* **Task**:
Keep every line of the data below that has the string "organizare" and present those lines.

* **Supplied data**:
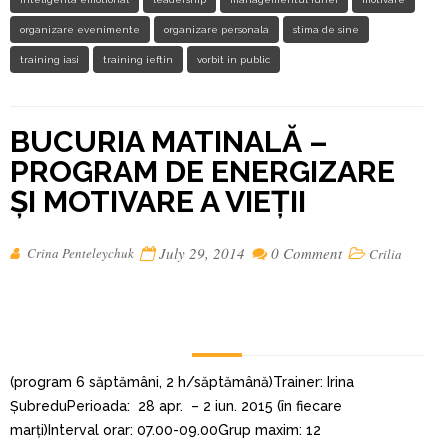
organizare evenimente
organizare personala
stima de sine
training iasi
training ieftin
vorbit in public
BUCURIA MATINALĂ –
PROGRAM DE ENERGIZARE
ȘI MOTIVARE A VIEȚII
July 29, 2014
0 Comment
Crina Penteleychuk
Crilia
(program 6 săptămâni, 2 h/săptămână)Trainer: Irina
ȘubreduPerioada: 28 apr. – 2 iun. 2015 (în fiecare
marți)Interval orar: 07.00-09.00Grup maxim: 12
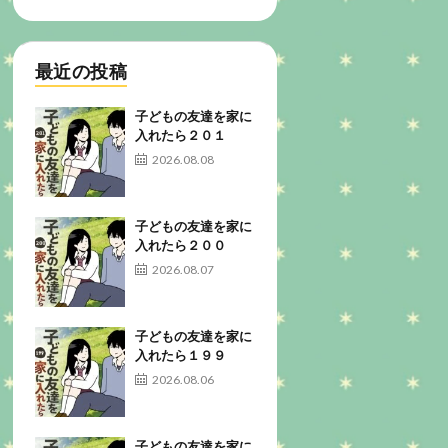
最近の投稿
子どもの友達を家に
入れたら２０１
2026.08.08
子どもの友達を家に
入れたら２００
2026.08.07
子どもの友達を家に
入れたら１９９
2026.08.06
子どもの友達を家に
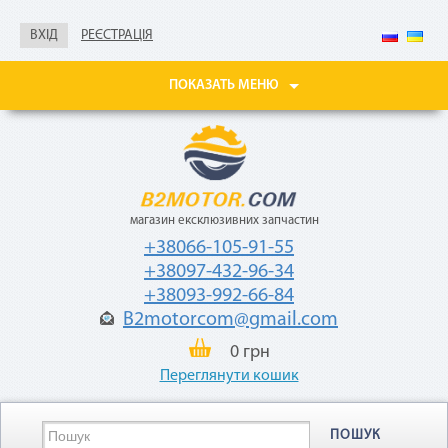
Не нужны паспорт, ИНН,
справка о доходах
ВХІД
РЕЄСТРАЦІЯ
Покупайте товары
в рассрочку до 24
ПОКАЗАТЬ МЕНЮ
месяцев
с небольшой
ежемесячной
комиссией — 2,9%
от стоимости
товара.
магазин ексклюзивних запчастин
+38066-105-91-55
+38097-432-96-34
+38093-992-66-84
B2motorcom@gmail.com
«Мгновенная рассрочка»
0 грн
Переглянути кошик
Как воспользоваться
ПОШУК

* **Answer for this exercise**:
organizare evenimente
organizare personala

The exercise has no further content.